The vandals who broke into our machines were kind enough to format all of our disks, completely obliterating every byte of data on them. In addition to lost data, this meant that we had no record of the source of the attack; the miscreants wiped away all records of their whereabouts along with everything else that was on the disks. After the attack, Fred and I started thinking about what would be required to keep a record of all logins to our machines in a secure way -- that is, so that it would be impossible for an attacker to erase or tamper with the logs, even if root access on the machine was compromised.
The solution we developed was a set of two companion programs, rkloffl and kloffld. rkloffl sends UDP datagrams containing information about a login (login name, time, and originating site); kloffld is a daemon that receives the datagrams sent by rkloffl and writes them to a file. Every time someone logged into one of the machines that we were monitoring, rkloffl was called from csh.login and sent the login information to a more-or-less secure logging host that we set up. The log host didn't have any type of remote access daemon (no telnet, no rsh, no ftp); it could only be accessed from the console and didn't run any daemons except for kloffld. The host was an old junk PC cobbled together from extra parts laying around the lab -- a 386SX with 3MB of RAM and a 40MB disk (running Linux, of course).

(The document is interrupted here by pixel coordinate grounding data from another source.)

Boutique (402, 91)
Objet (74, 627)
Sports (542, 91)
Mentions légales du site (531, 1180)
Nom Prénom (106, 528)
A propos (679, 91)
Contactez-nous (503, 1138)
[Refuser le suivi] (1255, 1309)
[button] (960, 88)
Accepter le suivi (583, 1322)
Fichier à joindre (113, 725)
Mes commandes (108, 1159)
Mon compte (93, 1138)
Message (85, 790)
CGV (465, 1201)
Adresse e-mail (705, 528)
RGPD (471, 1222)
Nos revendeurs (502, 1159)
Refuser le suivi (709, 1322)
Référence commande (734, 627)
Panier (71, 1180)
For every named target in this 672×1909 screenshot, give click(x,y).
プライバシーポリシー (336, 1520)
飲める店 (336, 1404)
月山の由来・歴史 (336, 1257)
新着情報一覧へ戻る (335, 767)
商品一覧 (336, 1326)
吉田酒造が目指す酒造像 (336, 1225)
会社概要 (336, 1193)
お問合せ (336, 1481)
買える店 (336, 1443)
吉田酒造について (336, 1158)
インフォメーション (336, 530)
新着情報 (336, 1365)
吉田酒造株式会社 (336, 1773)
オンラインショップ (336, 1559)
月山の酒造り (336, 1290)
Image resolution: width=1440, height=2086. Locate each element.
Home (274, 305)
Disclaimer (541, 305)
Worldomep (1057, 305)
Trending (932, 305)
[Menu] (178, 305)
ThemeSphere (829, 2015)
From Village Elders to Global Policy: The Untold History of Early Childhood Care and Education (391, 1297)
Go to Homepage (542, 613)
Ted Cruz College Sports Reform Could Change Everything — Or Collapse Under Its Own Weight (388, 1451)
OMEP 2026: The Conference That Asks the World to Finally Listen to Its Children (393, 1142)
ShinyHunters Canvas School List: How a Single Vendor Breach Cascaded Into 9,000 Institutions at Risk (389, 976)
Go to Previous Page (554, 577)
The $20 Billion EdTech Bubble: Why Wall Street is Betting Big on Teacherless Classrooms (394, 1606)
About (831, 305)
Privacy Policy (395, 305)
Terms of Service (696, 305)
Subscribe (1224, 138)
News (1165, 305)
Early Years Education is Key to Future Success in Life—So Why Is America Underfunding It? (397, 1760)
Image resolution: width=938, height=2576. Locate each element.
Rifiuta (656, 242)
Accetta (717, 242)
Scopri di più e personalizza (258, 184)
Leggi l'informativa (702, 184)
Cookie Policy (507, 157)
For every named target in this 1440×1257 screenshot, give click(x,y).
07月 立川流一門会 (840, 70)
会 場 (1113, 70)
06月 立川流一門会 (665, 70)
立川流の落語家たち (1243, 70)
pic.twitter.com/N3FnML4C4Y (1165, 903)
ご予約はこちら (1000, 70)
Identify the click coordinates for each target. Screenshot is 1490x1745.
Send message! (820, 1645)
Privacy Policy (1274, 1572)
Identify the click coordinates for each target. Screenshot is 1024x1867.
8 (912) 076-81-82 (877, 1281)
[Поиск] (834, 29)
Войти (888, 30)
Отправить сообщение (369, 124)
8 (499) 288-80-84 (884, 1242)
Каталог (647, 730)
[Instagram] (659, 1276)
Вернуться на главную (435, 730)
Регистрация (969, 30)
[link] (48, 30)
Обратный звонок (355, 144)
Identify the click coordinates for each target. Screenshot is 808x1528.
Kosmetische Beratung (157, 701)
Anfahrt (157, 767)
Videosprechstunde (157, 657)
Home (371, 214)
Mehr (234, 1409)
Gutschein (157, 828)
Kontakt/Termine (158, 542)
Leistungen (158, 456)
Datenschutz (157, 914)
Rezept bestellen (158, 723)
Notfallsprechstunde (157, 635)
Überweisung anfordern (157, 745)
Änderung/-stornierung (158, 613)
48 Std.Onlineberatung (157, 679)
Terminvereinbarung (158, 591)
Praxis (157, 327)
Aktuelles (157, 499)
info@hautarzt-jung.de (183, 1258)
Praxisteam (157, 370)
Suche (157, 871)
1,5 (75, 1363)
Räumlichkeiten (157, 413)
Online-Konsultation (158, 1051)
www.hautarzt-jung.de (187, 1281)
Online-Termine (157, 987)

Now, if you're really serious about building a secure logging server, you can do what I always meant to do but never got around to doing: physically cut the transmit pin on the AUI cable connecting the logging host to the network. This will prevent the log host from ever sending any data, which certainly will ensure that no one will ever be able to break into the machine over the network. The UDP log messages will still get through because they don't require acknowledgments. (Just make sure that you hard-code the Ethernet address of the log host into all the machines that are running rkloffl, because the log host won't be able to respond to ARP requests.)
Of course, even that method isn't that secure; after all, someone can still send fabricated login information to the logging host in order to misdirect an investigation, or design a denial-of-service attack by sending enough logging information to kloffld to fill the disk. Solutions to these problems were beyond the scope of our interest when we wrote the software.